2011’deki haber, Amerika’nın ikinci büyük katedrali olan “Washington Ulusal Katedral”in “Allah-ü Ekber” nidalarıyla inlemiş olduğu şeklindeydi. Orada düzenlenen bir toplantıya katılan imam, katedralin balkonundan Ezan-ı Muhammedî’yi okumuştu. (AA, 27 Haziran 2011)
Amerika’dan yine güzel bir haber geldi. 2011’deki müjdeli habere ev sahipliği yapan aynı katedralde, yeniden ezan sesi yankılanmış.
Ülke genelindeki 31 sivil toplum kuruluşunun üyeleri ‘Washington Ulusal Katedrali’nde bir araya gelip ortak mesaj vermişler. Shoulder to Shoulder (Omuz Omuza) adlı sivil toplum kuruluşu tarafından düzenlenen program, ezan okunmasıyla başlamış. Katedraldeki ezan, ABD’de Amerikalılar tarafından inşa edilen ilk cami olma özelliğine sahip Washington Muhammed Mescidi’nin imamı Talib Shareef tarafından okunurken, Pensilvanya Üniversitesi görevlisi Kameelah Mumin Rashad da ezanın tarihi ve anlamına ilişkin bilgiler aktarmış. (AA, 23 Ekim 2015)
Washington Ulusal Katedrali’nden rahibe Gina Gilland Campbell, “Bugün buradan dillendirdiğimiz çağrı sadece dinî özgürlüklere yönelik bir çağrı değildir, bu aynı zamanda demokrasi için de bir çağrıdır” diye konuşmuş.
Kuzey Amerika İslâm Toplumu Başkanı İmam Muhammed Mecid de, siyasetçilere çağrıda bulunarak, “Doğrunun yanında olun ve bu ülkedeki bütün dini özgürlükleri koruyun” şeklinde çağrı yapmış. Katedraldeki programın ardından sivil toplum kuruluşlarının temsilcileri, ortak çağrıyı içine alan ortak metni imzalamışlar.
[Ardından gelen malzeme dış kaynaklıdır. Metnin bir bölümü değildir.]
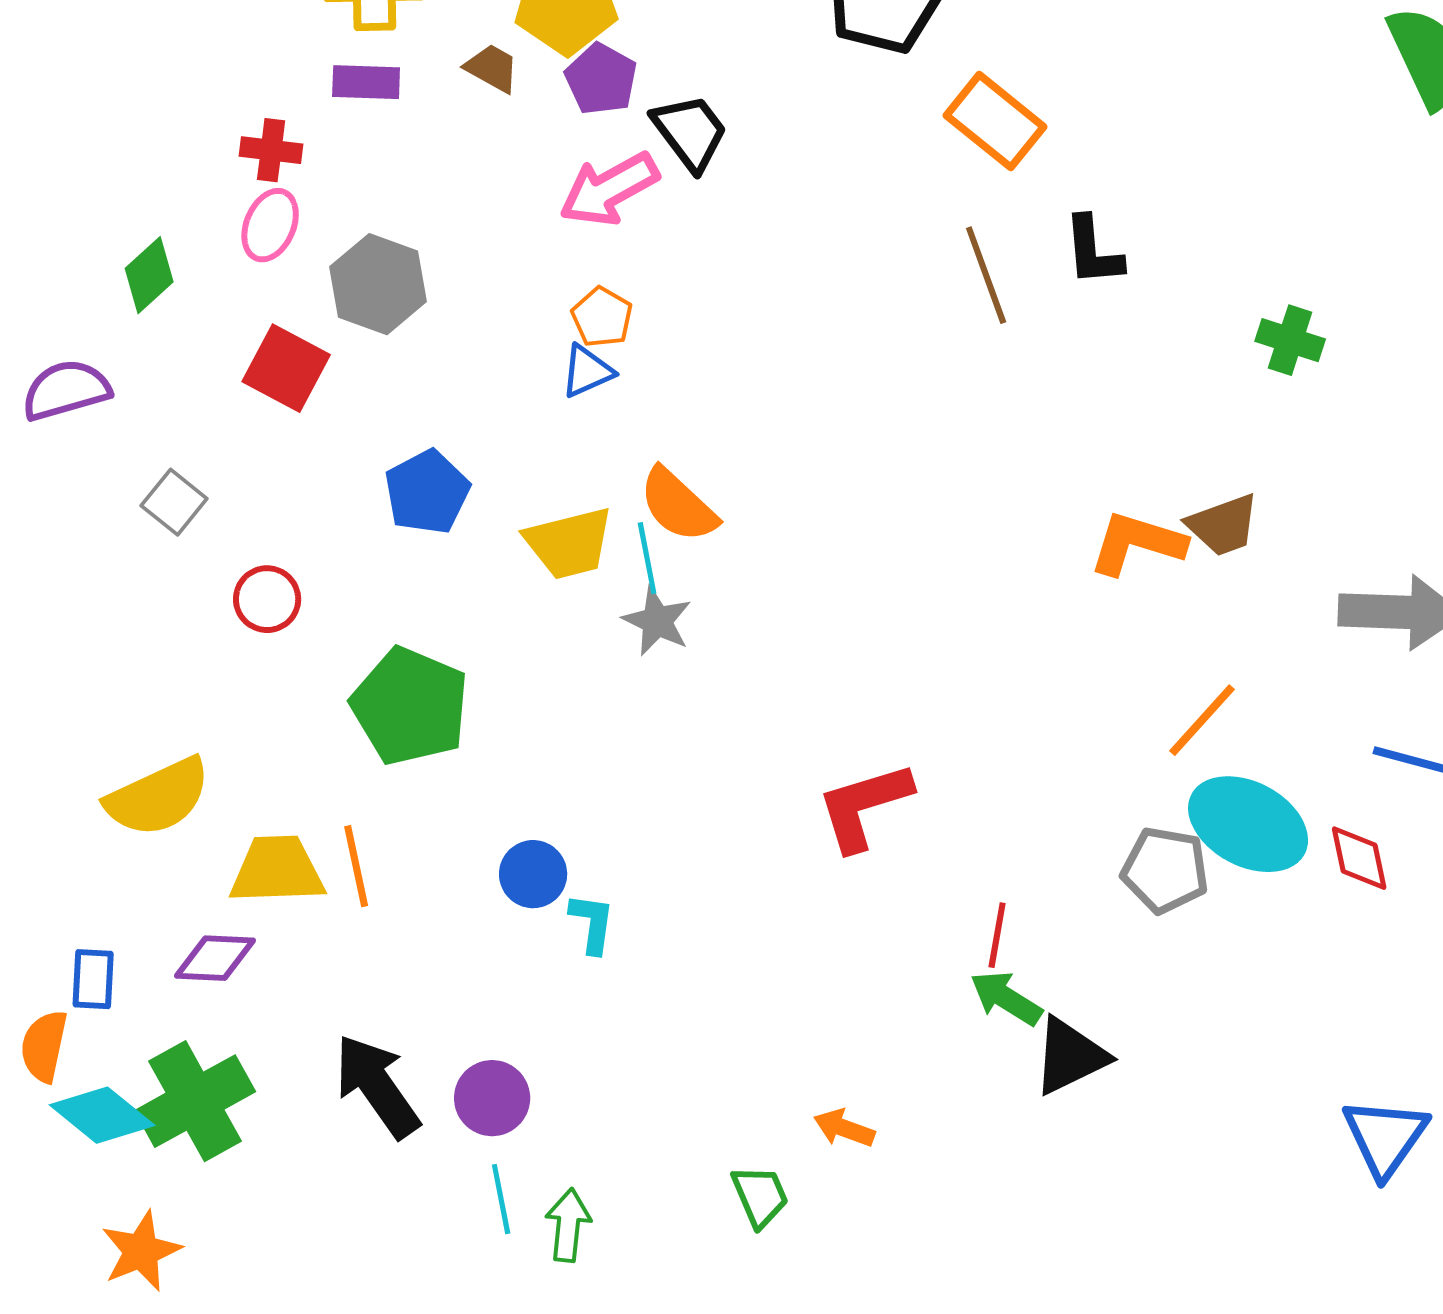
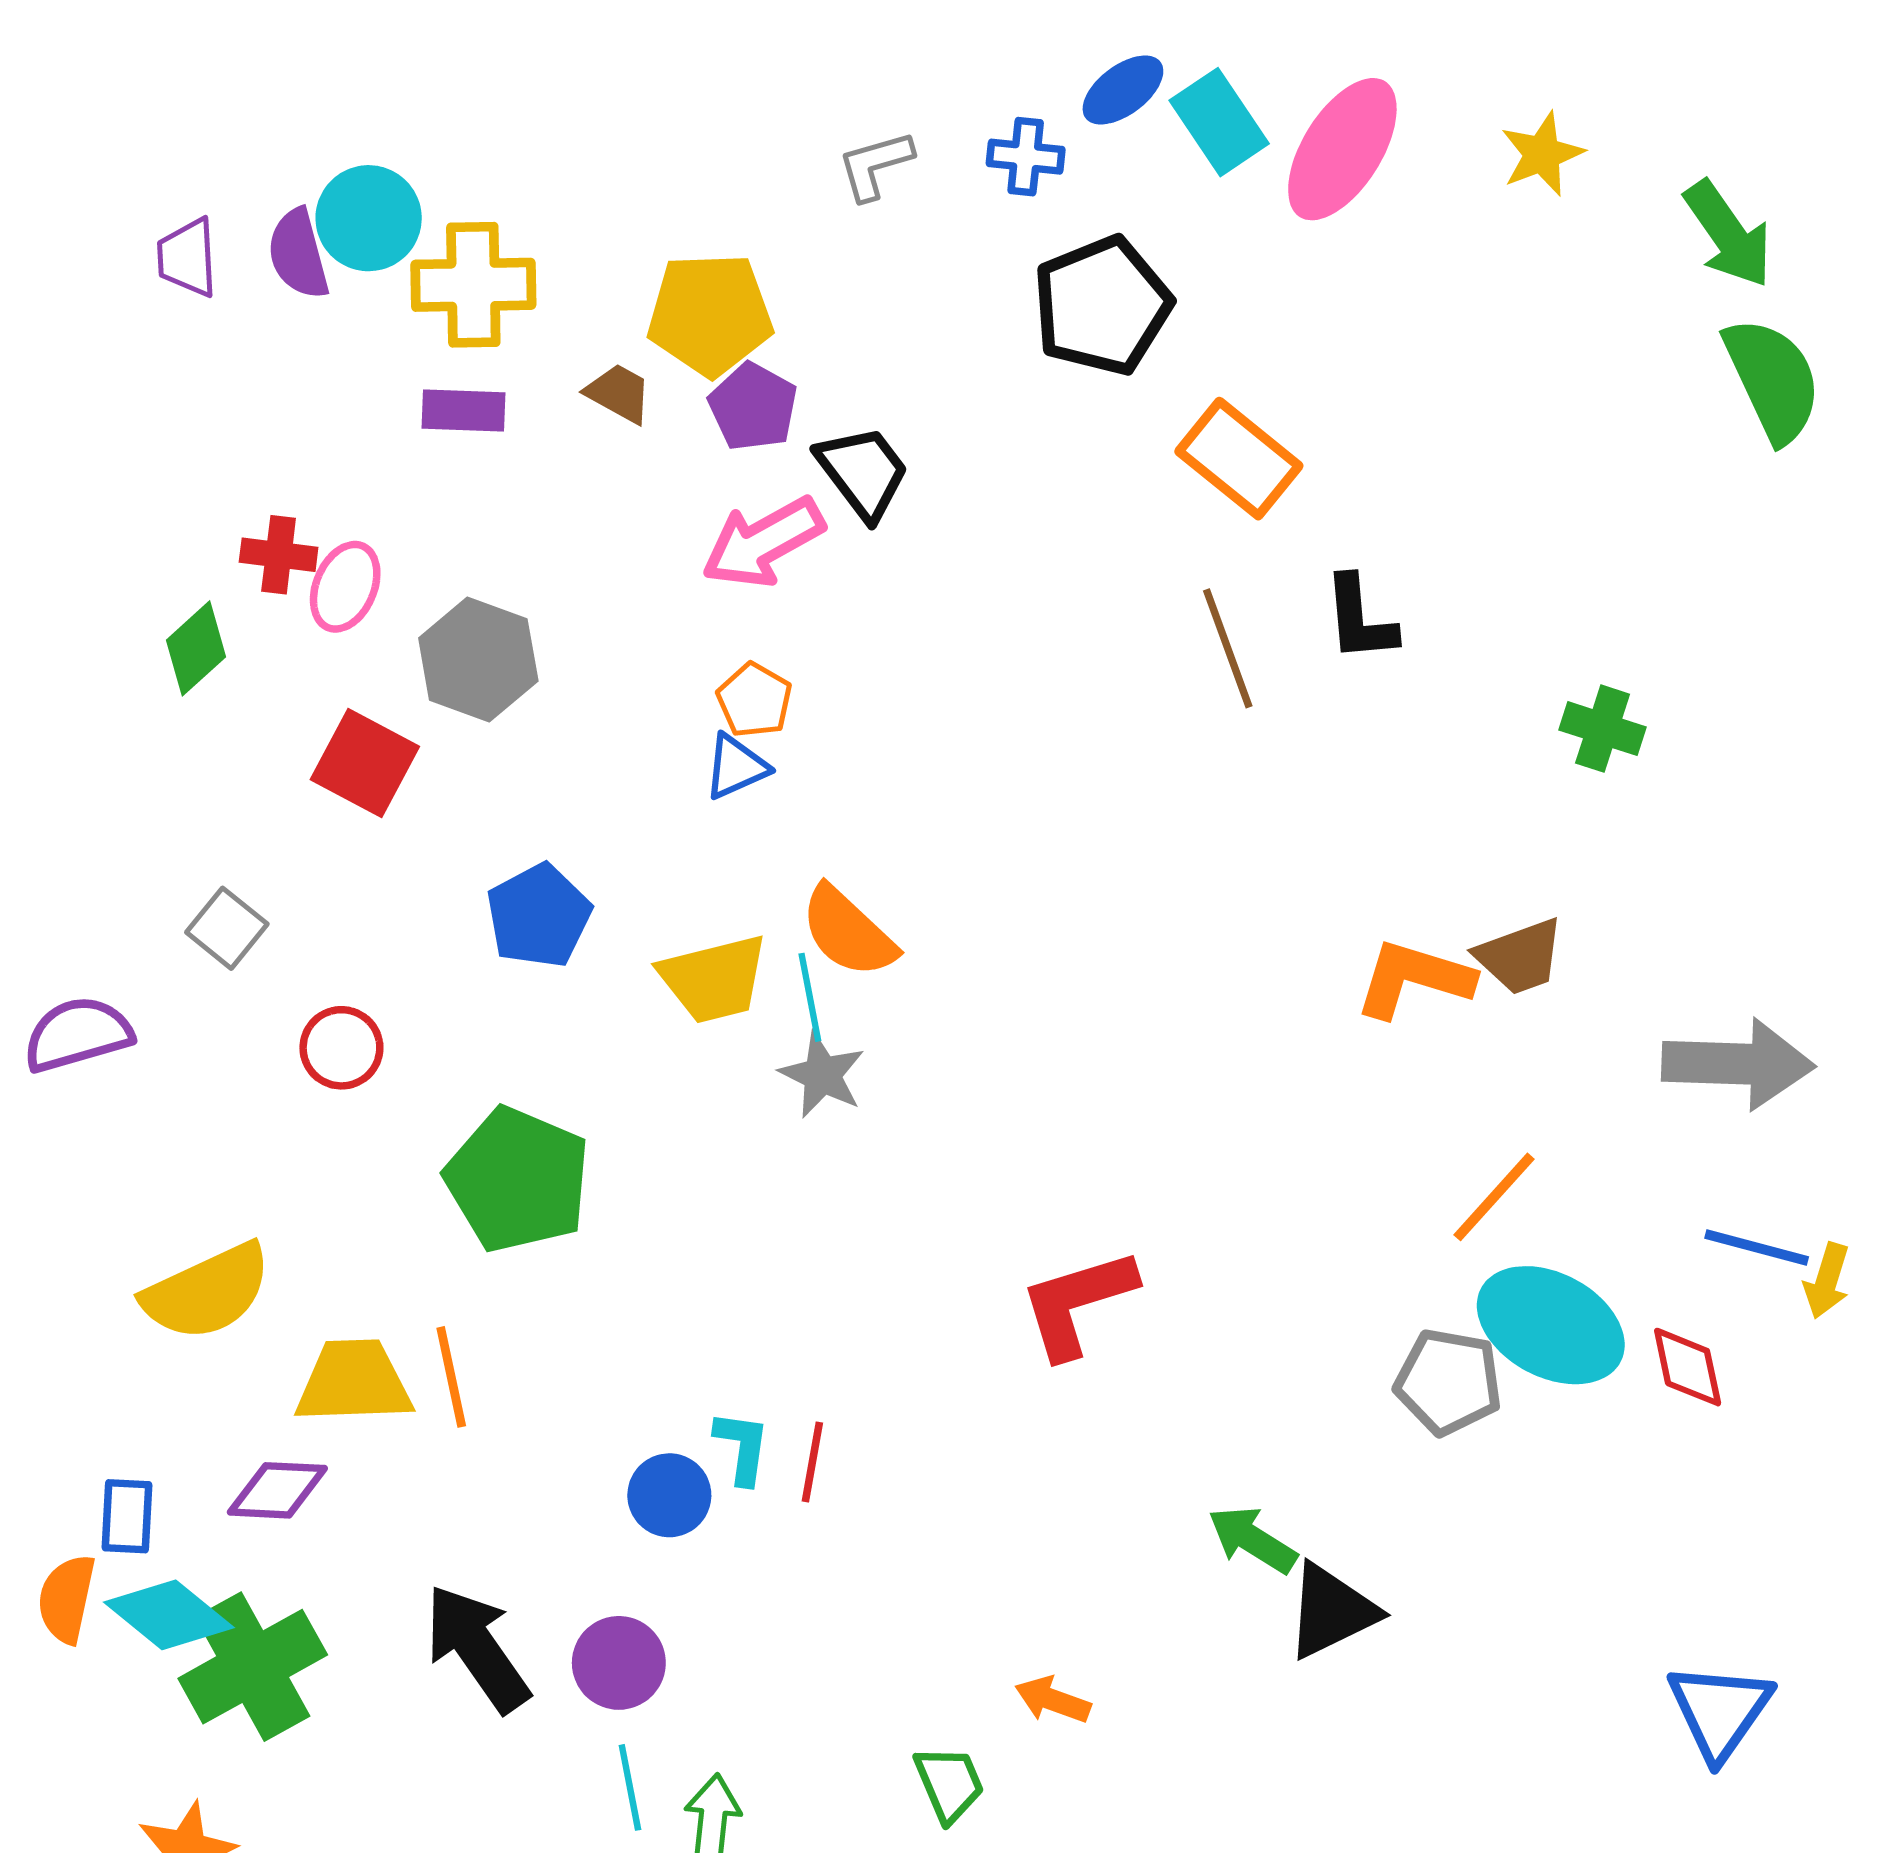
red cross: (271, 150) -> (279, 555), moved
purple semicircle: (66, 390) -> (78, 1034), moved
blue circle: (533, 874) -> (669, 1495), moved
red line: (997, 935) -> (812, 1462), moved
cyan diamond: (102, 1115) -> (169, 1615), moved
“İslâmdan korku”nun bu kadar teşvik edildiği, insanların yalan yanlış bilgilerle ‘fıtrat dini İslâm’dan uzaklaştırılmaya çalışıldığı bir vasatta, bir katedraldeki toplantıda Ezan-ı Muhammedi’nin okunması ve Kur’ân’ın tanıtılması isabetli bir faaliyettir.
Bu ve benzer toplantılarda itiraz edilebilecek beyanlar da olabilir, ancak bunlar umumî faydayı görmezden gelmemize sebep olmamalı. Varsa hatalar, fıkhî ve itikatî yanlışlar; onlar da uygun lisanlarla izah edilmeli ve insanların ‘fıtrat dini İslâm’a koşmaları teşvik edilmeli.
Uluslar arası ifsat şebekeleri istemese de, İslâmın kalpleri fetih süreci devam ediyor ve kıyamete kadar da devam edecek inşallah.